*What the task asks*: Search the data for the string "with" and copy each line where it turns up.

-- Listed records follows --

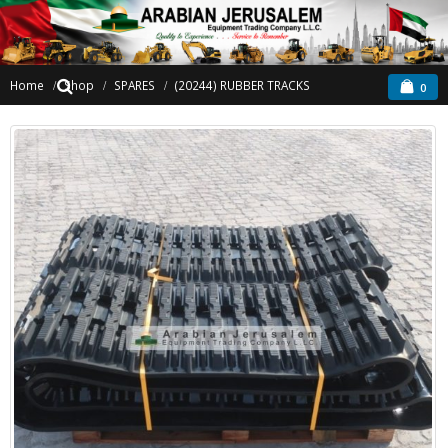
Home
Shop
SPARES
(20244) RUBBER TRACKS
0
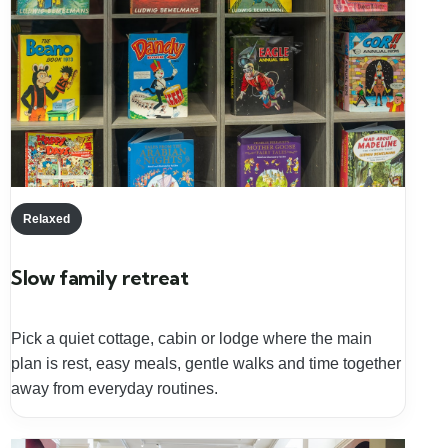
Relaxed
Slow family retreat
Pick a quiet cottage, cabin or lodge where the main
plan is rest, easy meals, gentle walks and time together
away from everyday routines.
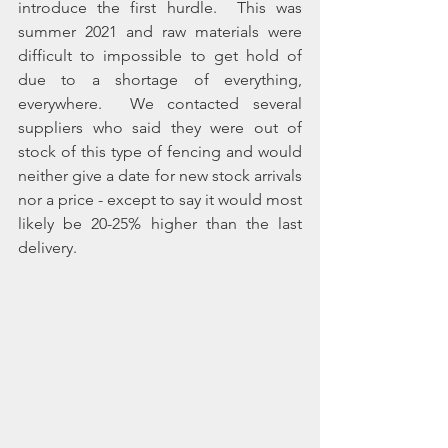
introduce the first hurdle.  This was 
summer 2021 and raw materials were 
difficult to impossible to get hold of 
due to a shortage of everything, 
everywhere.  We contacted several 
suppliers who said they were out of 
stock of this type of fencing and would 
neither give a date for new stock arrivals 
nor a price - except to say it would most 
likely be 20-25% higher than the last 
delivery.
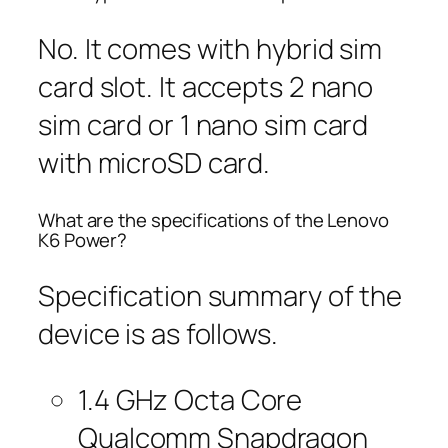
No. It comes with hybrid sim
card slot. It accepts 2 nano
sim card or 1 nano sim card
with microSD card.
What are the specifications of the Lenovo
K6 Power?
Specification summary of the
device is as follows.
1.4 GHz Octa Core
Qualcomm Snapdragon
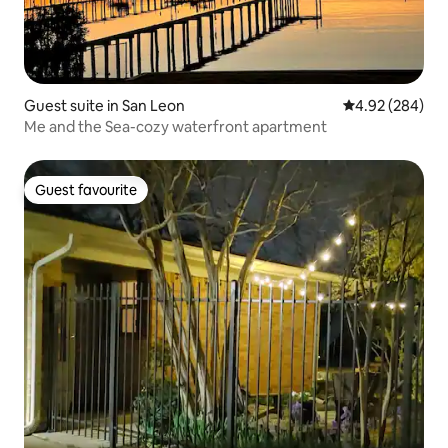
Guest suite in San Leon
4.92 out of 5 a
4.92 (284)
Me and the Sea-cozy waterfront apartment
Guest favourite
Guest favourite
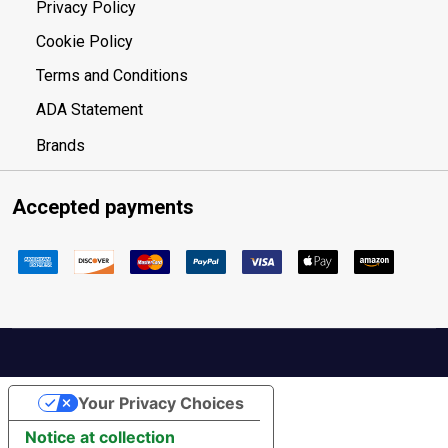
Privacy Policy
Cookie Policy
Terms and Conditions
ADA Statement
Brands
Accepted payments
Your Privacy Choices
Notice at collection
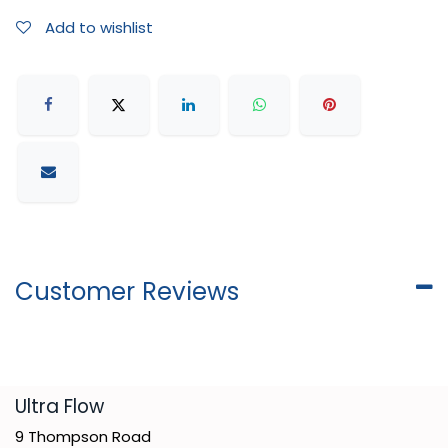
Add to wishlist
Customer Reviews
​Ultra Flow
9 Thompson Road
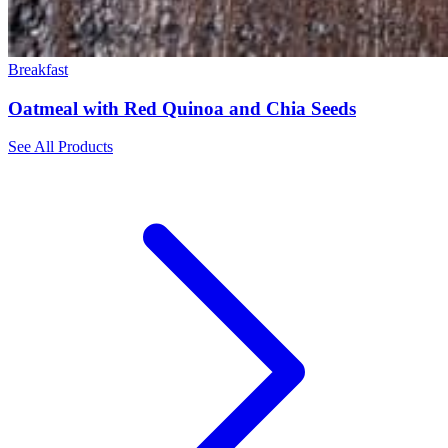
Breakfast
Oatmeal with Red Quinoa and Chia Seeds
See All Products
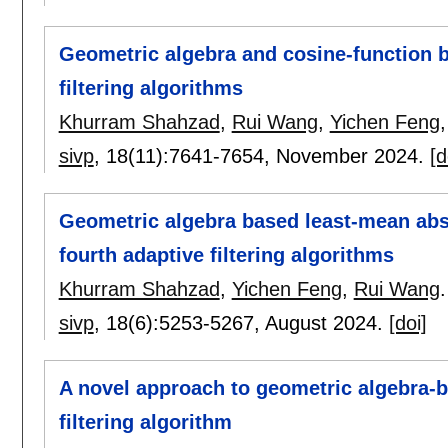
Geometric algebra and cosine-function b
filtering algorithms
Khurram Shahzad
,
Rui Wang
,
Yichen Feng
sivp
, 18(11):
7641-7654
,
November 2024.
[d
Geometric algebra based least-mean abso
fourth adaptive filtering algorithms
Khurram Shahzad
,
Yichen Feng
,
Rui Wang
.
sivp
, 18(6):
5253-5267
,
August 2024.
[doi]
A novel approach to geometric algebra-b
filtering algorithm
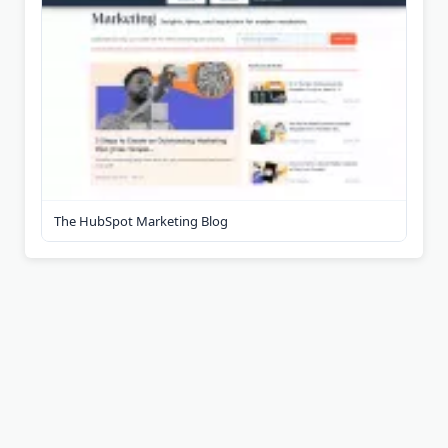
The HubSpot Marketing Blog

-- Listed records concluded --

*Solution for this problem*:
No. It comes with hybrid sim
with microSD card.
Oatmeal with Red Quinoa and Chia Seeds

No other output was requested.